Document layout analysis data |
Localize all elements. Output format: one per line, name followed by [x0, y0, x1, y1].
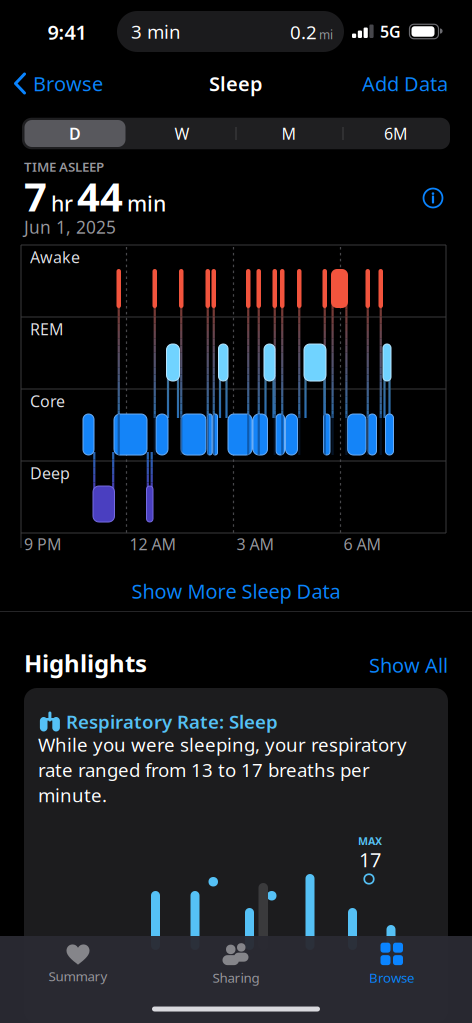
staticText: 17 — [359, 846, 381, 873]
staticText: W — [174, 123, 190, 144]
staticText: 5G — [380, 21, 401, 42]
staticText: Show All — [369, 652, 448, 678]
staticText: Highlights — [24, 647, 147, 679]
staticText: 6 AM — [344, 533, 382, 555]
staticText: Awake — [30, 246, 80, 268]
staticText: Browse — [369, 969, 415, 986]
button[interactable]: M — [238, 118, 340, 149]
staticText: Jun 1, 2025 — [24, 216, 116, 238]
staticText: 7 — [24, 169, 47, 222]
staticText: Sharing — [212, 969, 260, 986]
button[interactable]: Respiratory Rate: Sleep — [24, 688, 448, 1023]
staticText: Deep — [30, 462, 70, 484]
staticText: min — [127, 189, 166, 217]
button[interactable]: Back — [14, 62, 154, 106]
button[interactable]: About Time Asleep — [418, 183, 448, 213]
staticText: 12 AM — [130, 533, 176, 555]
staticText: hr — [51, 189, 73, 217]
button[interactable]: Show More Sleep Data — [0, 571, 472, 611]
staticText: 44 — [77, 169, 123, 222]
staticText: REM — [30, 318, 64, 340]
staticText: M — [282, 123, 296, 144]
staticText: 3 min — [131, 19, 181, 44]
button[interactable]: W — [132, 118, 232, 149]
staticText: 3 AM — [236, 533, 274, 555]
button[interactable]: Browse — [317, 934, 467, 996]
staticText: TIME ASLEEP — [24, 158, 104, 175]
button[interactable]: 6M — [346, 118, 446, 149]
staticText: MAX — [358, 834, 382, 848]
staticText: Sleep — [209, 70, 263, 97]
staticText: Core — [30, 390, 65, 412]
staticText: 6M — [384, 123, 408, 144]
button[interactable]: Sharing — [161, 934, 311, 996]
staticText: Summary — [48, 967, 108, 985]
staticText: Browse — [33, 70, 103, 97]
staticText: 0.2 — [290, 20, 317, 44]
staticText: Respiratory Rate: Sleep — [66, 709, 278, 734]
staticText: While you were sleeping, your respirator… — [38, 732, 407, 807]
staticText: Add Data — [362, 70, 448, 97]
button[interactable]: Add Data — [298, 62, 448, 106]
staticText: D — [69, 123, 81, 144]
staticText: mi — [319, 27, 333, 42]
staticText: Show More Sleep Data — [132, 578, 340, 604]
button[interactable]: D — [24, 118, 126, 149]
staticText: 9 PM — [24, 533, 62, 555]
button[interactable]: Summary — [3, 934, 153, 996]
staticText: 9:41 — [48, 19, 86, 45]
button[interactable]: Show All — [328, 647, 448, 683]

Exercise brief | With "Show" as the string to look for, count the matching lines above and give the number by itself.

Reply to the exercise | 4